¿Qué pasaría si alguien llama a la puerta de tu casa y resulta que la persona que llama desde el exterior eres tú, que estás dentro?
Eso fue lo que le pasó a Wilbor Wagner una gélida noche de invierno de 1898, en Juneau, en el estado de Alaska. Estaba en bata en el cálido salón de su casa, sentado gozoso en la mecedora mientras afilaba sus cuchillos de caza, cuando sintió que alguien llamaba a la puerta. Al abrir, como se ha dicho ya, Wilbor descubrió que era él, el propio Wilbor, quien estaba en el umbral, tiritando, precariamente vestido, con restos de nieve sobre los hombros, los viejos zapatos y el gorro de piel. Su desconsolado abrigo presentaba tantos agujeros como un queso de Gruyere; era como si el fiero viento de los últimos días se lo hubiera comido a dentelladas. Seguramente uno de esos buscadores de oro, un fracasado, pensó Wilbor de Wilbor al tiempo que el segundo se frotaba las manos avejentadas por el frío en un intento de entrar en calor.

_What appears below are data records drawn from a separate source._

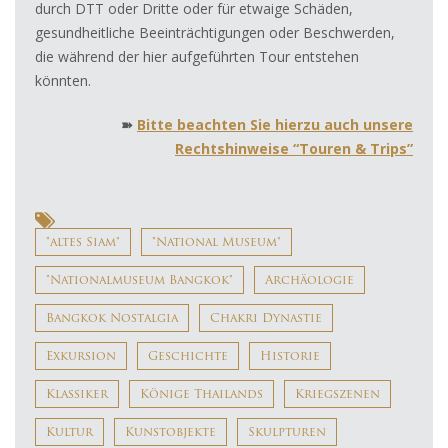
durch DTT oder Dritte oder für etwaige Schäden,
gesundheitliche Beeinträchtigungen oder Beschwerden,
die während der hier aufgeführten Tour entstehen
könnten.
➽
Bitte beachten Sie hierzu auch unsere
Rechtshinweise “Touren & Trips”
"altes Siam"
"National Museum"
"Nationalmuseum Bangkok"
Archäologie
Bangkok Nostalgia
Chakri Dynastie
Exkursion
Geschichte
Historie
Klassiker
Könige Thailands
Kriegszenen
Kultur
Kunstobjekte
Skulpturen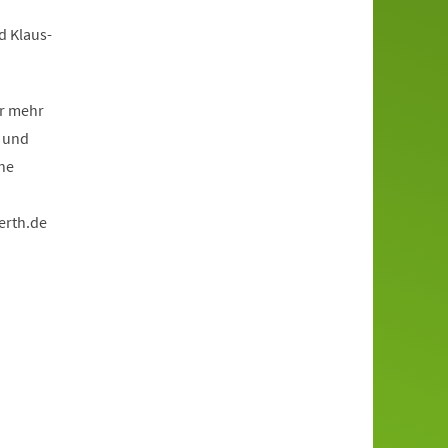
d Klaus-
or mehr
r und
che
erth.de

Wilbor, incorregible egoísta, denegó al pobre Wilbor la menor hospitalidad aun a sabiendas de que eran la misma persona. Por más que insistió el humilde Wilbor en que le permitiera pasar la noche bajo techo, o que al menos le diera un tazón de caldo caliente que echarse al estómago, el altanero y cicatero Wilbor se negó en rotundo. Después de despacharle sin el menor miramiento –lo hizo con energía, pero con suma tranquilidad, ni siquiera se sacó las manos de los bolsillos de la bata–, Wilbor regresó a su mecedora mientras Wilbor, la cabeza gacha y el hatillo a la espalda, enfilaba el camino de El Sendero de los Ciervos en dirección a la iglesia de San Miguel. Allí a lo mejor podrían socorrerle. No tuvo suerte: minutos después, Wilbor caía exhausto y aterido sobre la nieve para no levantarse nunca jamás. Alguien que pasaba por la zona, al ver el cadáver, se hizo una señal en la frente en forma de cruz y siguió su camino.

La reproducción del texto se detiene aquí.